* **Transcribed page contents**
▼

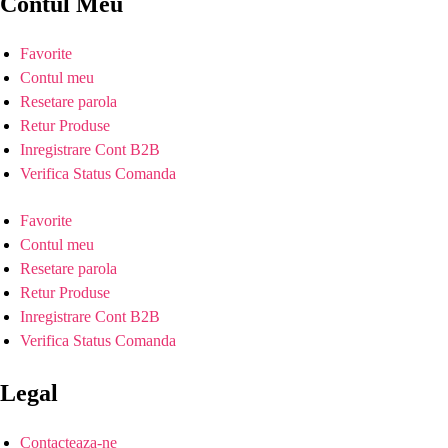
Contul Meu
Favorite
Contul meu
Resetare parola
Retur Produse
Inregistrare Cont B2B
Verifica Status Comanda
Favorite
Contul meu
Resetare parola
Retur Produse
Inregistrare Cont B2B
Verifica Status Comanda
Legal
Contacteaza-ne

▲

Without the pictures, repeat all the records word for word.

Contul Meu
Favorite
Contul meu
Resetare parola
Retur Produse
Inregistrare Cont B2B
Verifica Status Comanda
Favorite
Contul meu
Resetare parola
Retur Produse
Inregistrare Cont B2B
Verifica Status Comanda
Legal
Contacteaza-ne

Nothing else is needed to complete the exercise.